- _Task_:
Some entries follow. Reproduce exactly the lines starting at the one with "allgemein anerkannte Umgangsformen" and stopping after the one with "dort, wo die eines Anderen beginnt.".

[Saved entries]

[Start of section]

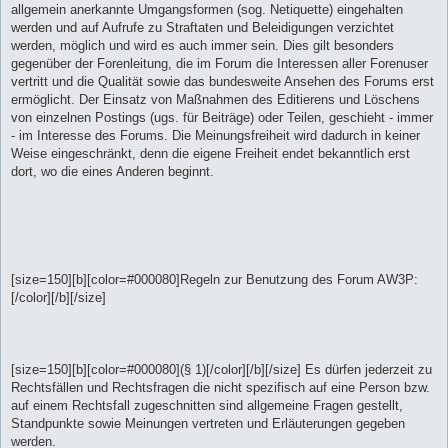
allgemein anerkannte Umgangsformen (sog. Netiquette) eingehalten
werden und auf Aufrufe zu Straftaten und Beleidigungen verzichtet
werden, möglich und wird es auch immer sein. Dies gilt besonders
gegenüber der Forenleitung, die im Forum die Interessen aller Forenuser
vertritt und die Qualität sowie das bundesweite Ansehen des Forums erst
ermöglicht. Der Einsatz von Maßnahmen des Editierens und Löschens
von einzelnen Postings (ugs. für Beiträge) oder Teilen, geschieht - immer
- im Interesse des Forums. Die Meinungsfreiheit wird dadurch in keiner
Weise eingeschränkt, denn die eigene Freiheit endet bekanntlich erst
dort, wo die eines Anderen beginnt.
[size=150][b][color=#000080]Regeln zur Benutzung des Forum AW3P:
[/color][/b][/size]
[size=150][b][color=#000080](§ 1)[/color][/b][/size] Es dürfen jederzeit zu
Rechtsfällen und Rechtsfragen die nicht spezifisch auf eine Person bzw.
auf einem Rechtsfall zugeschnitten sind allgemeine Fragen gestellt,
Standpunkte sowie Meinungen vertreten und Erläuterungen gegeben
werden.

[End of section]
[Start of section]

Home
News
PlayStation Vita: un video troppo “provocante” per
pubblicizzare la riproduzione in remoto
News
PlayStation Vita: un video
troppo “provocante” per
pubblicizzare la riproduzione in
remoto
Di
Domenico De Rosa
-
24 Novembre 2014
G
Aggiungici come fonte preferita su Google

[End of section]

- _Answer to the exercise_:
allgemein anerkannte Umgangsformen (sog. Netiquette) eingehalten
werden und auf Aufrufe zu Straftaten und Beleidigungen verzichtet
werden, möglich und wird es auch immer sein. Dies gilt besonders
gegenüber der Forenleitung, die im Forum die Interessen aller Forenuser
vertritt und die Qualität sowie das bundesweite Ansehen des Forums erst
ermöglicht. Der Einsatz von Maßnahmen des Editierens und Löschens
von einzelnen Postings (ugs. für Beiträge) oder Teilen, geschieht - immer
- im Interesse des Forums. Die Meinungsfreiheit wird dadurch in keiner
Weise eingeschränkt, denn die eigene Freiheit endet bekanntlich erst
dort, wo die eines Anderen beginnt.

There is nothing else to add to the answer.